An Introduction to Non-Traded REITs

By Tim Husson, PhD and Carmen Taveras, PhD

Both FINRA and the SEC have started warning investors about non-traded real estate investment trusts (REITs), which are growing in popularity but expose investors to very serious risks.  We at SLCG have had a variety of cases involving non-traded REITs and would like to describe our experience analyzing these investments and what they mean for regulators and retail investors.

In the most general sense, REITs are simply companies that hold almost entirely real estate assets.  These companies can obtain special tax treatment if they distribute most of their earnings as dividends.  REITs have been around since the 1960s, but became especially popular in the late 90s and early 2000s.

There are three distinct types of REITs:
  • Traded REITs are listed on a major stock exchange and are subject to all of the disclosure requirements of any other publicly-traded company.  Traded REITs can have very large market capitalizations and have extensive analyst coverage and liquidity.
  • Non-traded REITs are not openly traded on any public market, but are sold through brokers directly to investors.  Non-traded REITs are required to file with the SEC, but have considerable leeway as to how they market their shares to investors.
  • Private REITs are sold only to accredited investors.  They do not file with the SEC, and little is known about the size or extent of the market for these private placement investments.
Non-traded REITs are attracting so much attention because they can be sold to unsophisticated investors who do not understand that they are wildly different than the more ubiquitous traded REITs.

For example, traded REIT shares can be purchased based on their trading price set by the market.  Non-traded REIT shares can typically only be purchased at the initial sale price, regardless of the value of the REIT's real estate portfolio.  This discrepancy between value and price became especially acute in the last few years, when real estate values plummeted but price of most non-traded REIT shares remained exactly the same.  Also, because there is no public market for non-traded REIT shares, they are almost entirely illiquid investments.  Making matters even worse for investors, many non-traded REITs show evidence of paying dividends from new debt, not out of operating income, and have fee structures that pose significant conflicts of interest.

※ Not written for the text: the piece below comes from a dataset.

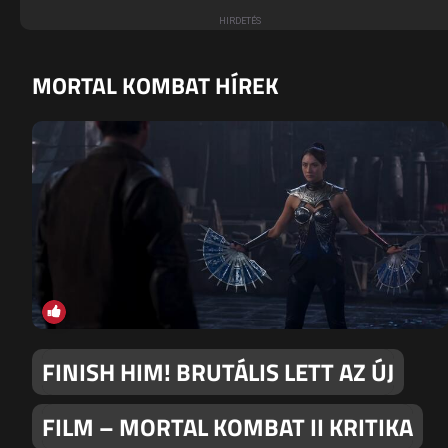
MORTAL KOMBAT HÍREK
FINISH HIM! BRUTÁLIS LETT AZ ÚJ
FILM – MORTAL KOMBAT II KRITIKA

Many of the problems of non-traded REITS were exposed by a FINRA complaint filed against David Lerner & Associates (DLA) in January 2011. FINRA charges included the selling of securities without regard to suitability concerns and the marketing of securities with inaccurate returns data. Apple REIT Ten, the DLA REIT, had maintained a constant price of $11 per share since 2004 and had incurred debt to finance its dividend payments to investors.

Non-traded REITs are an active area of research at SLCG and we will keep posting on related subjects.  There are many informative websites regarding non-traded REITs, including the SEC and IRS websites as well as REITWrecks.com.